PROBLEM TO WORK ON:
Every line from the one containing "list each element" through the end of the listing below goes in the output, exactly and without pictures.
(SUPPLIED DATA begins)
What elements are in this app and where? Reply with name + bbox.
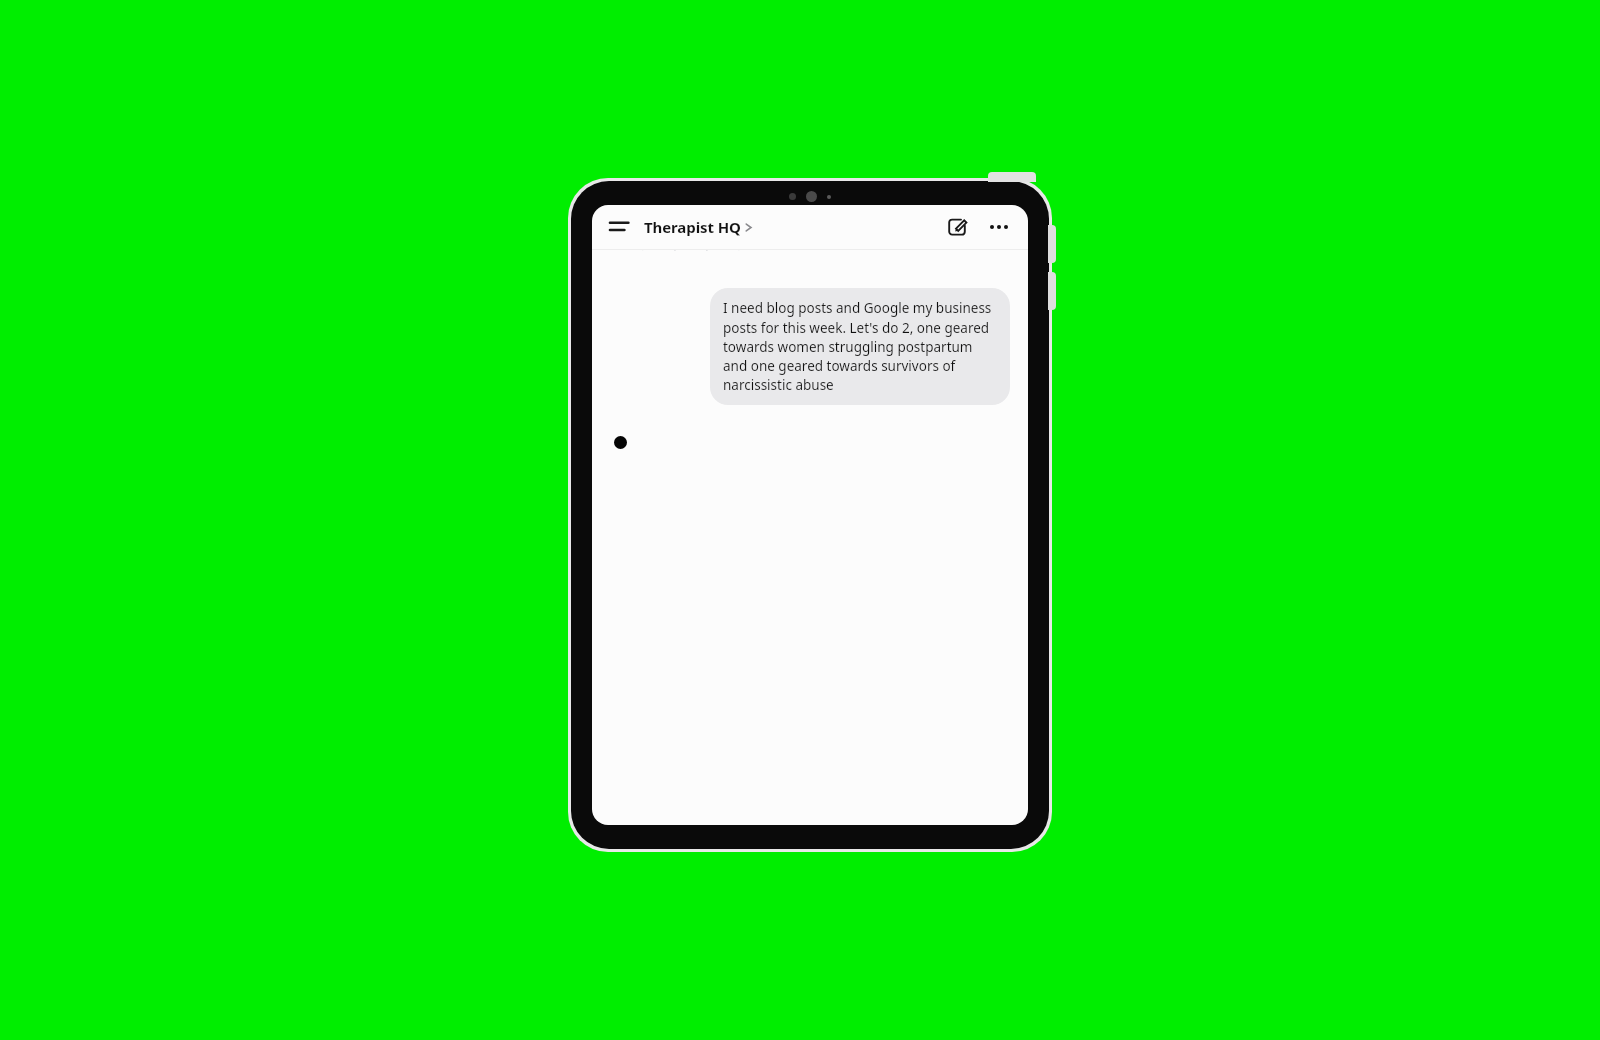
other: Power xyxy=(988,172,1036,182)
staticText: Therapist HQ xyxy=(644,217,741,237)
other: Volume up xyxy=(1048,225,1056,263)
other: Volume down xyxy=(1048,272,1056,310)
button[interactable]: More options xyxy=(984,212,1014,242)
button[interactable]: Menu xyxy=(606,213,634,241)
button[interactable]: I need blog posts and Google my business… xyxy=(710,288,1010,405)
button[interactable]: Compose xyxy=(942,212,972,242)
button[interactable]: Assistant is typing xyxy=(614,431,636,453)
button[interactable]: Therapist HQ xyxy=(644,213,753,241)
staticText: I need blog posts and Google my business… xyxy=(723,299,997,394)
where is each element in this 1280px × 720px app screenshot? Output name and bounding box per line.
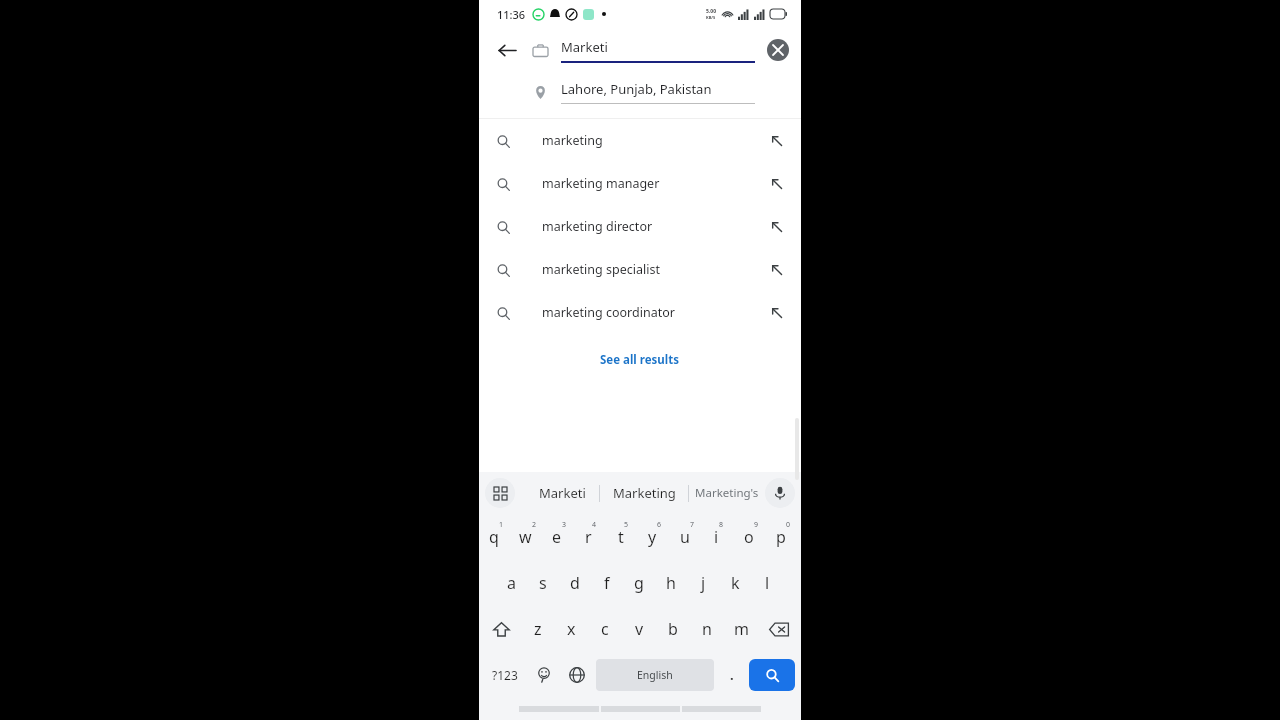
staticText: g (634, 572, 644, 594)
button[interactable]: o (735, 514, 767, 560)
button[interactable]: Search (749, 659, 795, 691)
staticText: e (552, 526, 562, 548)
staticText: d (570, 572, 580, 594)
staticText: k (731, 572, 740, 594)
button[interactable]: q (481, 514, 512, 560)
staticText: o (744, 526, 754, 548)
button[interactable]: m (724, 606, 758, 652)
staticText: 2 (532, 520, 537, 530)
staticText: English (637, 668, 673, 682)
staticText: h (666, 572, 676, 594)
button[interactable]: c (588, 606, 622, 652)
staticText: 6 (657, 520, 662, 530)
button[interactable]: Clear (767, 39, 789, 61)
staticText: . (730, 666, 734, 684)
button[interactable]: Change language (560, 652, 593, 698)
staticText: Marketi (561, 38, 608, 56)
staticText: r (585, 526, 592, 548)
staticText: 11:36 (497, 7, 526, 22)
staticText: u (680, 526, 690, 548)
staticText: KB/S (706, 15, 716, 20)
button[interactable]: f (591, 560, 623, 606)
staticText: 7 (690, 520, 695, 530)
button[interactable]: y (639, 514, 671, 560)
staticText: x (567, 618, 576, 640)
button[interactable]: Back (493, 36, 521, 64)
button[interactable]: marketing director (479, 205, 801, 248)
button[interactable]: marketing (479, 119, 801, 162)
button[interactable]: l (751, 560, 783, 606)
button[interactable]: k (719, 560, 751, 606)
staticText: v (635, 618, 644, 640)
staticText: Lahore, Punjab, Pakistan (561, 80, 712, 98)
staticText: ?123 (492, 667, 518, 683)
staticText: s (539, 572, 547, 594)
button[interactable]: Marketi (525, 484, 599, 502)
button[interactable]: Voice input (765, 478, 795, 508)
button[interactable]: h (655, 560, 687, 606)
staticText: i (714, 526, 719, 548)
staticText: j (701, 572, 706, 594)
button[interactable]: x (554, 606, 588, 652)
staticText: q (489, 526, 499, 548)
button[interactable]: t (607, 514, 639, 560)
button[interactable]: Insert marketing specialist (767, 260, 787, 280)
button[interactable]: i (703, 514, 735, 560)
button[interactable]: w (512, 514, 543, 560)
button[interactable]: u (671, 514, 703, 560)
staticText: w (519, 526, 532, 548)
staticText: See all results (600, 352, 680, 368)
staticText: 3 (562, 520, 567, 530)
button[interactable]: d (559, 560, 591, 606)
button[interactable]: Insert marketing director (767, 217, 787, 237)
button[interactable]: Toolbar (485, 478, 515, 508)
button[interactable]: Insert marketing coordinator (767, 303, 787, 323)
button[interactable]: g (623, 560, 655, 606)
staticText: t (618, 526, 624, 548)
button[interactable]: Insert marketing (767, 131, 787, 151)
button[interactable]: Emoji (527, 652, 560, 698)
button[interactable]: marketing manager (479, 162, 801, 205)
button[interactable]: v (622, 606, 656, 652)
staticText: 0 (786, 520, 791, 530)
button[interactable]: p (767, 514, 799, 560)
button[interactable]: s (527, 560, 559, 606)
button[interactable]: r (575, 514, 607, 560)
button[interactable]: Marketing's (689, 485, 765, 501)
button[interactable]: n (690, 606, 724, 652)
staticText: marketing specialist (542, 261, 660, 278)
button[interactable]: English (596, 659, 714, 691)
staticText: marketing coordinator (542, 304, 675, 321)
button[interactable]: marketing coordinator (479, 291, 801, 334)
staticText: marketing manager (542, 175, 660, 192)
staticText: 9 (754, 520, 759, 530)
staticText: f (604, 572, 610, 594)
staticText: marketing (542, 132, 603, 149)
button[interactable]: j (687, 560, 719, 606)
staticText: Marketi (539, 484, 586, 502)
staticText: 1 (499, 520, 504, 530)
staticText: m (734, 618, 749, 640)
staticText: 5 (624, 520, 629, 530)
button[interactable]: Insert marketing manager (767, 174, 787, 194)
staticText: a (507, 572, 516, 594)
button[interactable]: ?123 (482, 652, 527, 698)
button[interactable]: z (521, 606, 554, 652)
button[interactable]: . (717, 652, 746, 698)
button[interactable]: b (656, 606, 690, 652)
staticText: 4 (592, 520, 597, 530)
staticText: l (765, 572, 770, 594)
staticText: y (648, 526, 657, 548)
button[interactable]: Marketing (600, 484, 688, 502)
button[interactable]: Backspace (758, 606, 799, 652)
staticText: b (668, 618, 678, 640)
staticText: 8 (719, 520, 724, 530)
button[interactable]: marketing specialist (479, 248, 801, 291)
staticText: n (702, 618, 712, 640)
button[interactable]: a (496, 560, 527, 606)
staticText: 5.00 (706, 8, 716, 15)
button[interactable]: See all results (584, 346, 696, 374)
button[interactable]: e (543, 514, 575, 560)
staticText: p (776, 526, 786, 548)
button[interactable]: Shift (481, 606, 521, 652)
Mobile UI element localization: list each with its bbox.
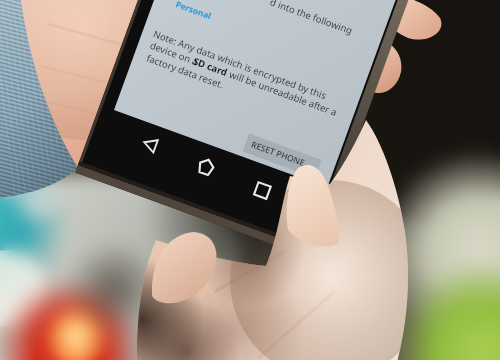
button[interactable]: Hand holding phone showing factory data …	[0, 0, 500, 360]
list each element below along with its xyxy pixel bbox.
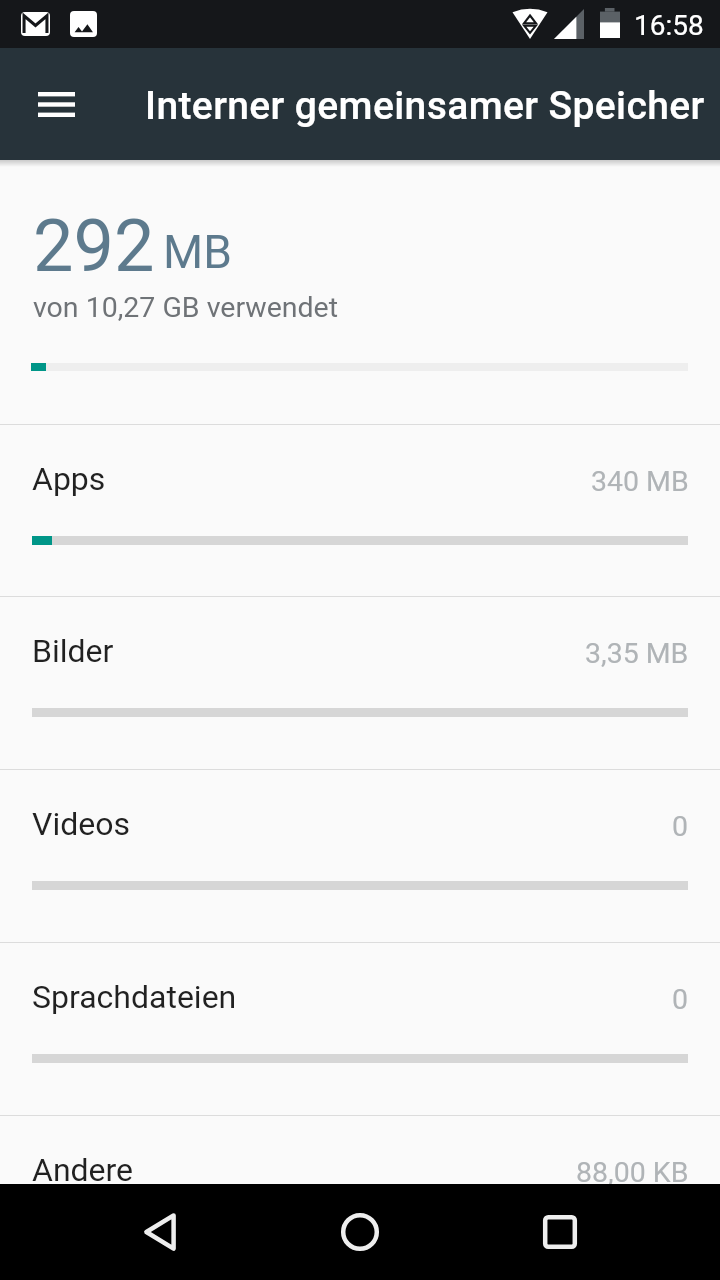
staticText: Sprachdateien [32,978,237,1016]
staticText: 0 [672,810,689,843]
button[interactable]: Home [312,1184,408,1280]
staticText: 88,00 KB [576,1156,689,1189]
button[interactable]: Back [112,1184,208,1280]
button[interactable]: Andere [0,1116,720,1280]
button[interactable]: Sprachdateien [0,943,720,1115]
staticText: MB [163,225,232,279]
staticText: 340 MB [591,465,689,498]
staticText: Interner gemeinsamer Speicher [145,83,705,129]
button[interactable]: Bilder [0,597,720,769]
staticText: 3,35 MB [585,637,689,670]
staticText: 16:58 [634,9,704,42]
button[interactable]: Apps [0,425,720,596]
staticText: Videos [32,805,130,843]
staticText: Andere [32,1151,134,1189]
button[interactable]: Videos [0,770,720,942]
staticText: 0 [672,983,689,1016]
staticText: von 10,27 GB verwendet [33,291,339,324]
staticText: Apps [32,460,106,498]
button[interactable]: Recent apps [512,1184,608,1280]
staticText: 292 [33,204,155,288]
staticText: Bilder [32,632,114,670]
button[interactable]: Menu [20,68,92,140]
(SUPPLIED DATA ends)
EXPECTED ANSWER:
list each element below along with its xyxy pixel bbox.
staticText: Sprachdateien [32,978,237,1016]
staticText: 0 [672,810,689,843]
button[interactable]: Home [312,1184,408,1280]
staticText: 88,00 KB [576,1156,689,1189]
button[interactable]: Back [112,1184,208,1280]
button[interactable]: Andere [0,1116,720,1280]
button[interactable]: Sprachdateien [0,943,720,1115]
staticText: MB [163,225,232,279]
staticText: 340 MB [591,465,689,498]
staticText: Interner gemeinsamer Speicher [145,83,705,129]
button[interactable]: Bilder [0,597,720,769]
staticText: 3,35 MB [585,637,689,670]
staticText: 16:58 [634,9,704,42]
button[interactable]: Apps [0,425,720,596]
staticText: Videos [32,805,130,843]
staticText: Andere [32,1151,134,1189]
button[interactable]: Videos [0,770,720,942]
staticText: 0 [672,983,689,1016]
staticText: von 10,27 GB verwendet [33,291,339,324]
staticText: Apps [32,460,106,498]
button[interactable]: Recent apps [512,1184,608,1280]
staticText: 292 [33,204,155,288]
staticText: Bilder [32,632,114,670]
button[interactable]: Menu [20,68,92,140]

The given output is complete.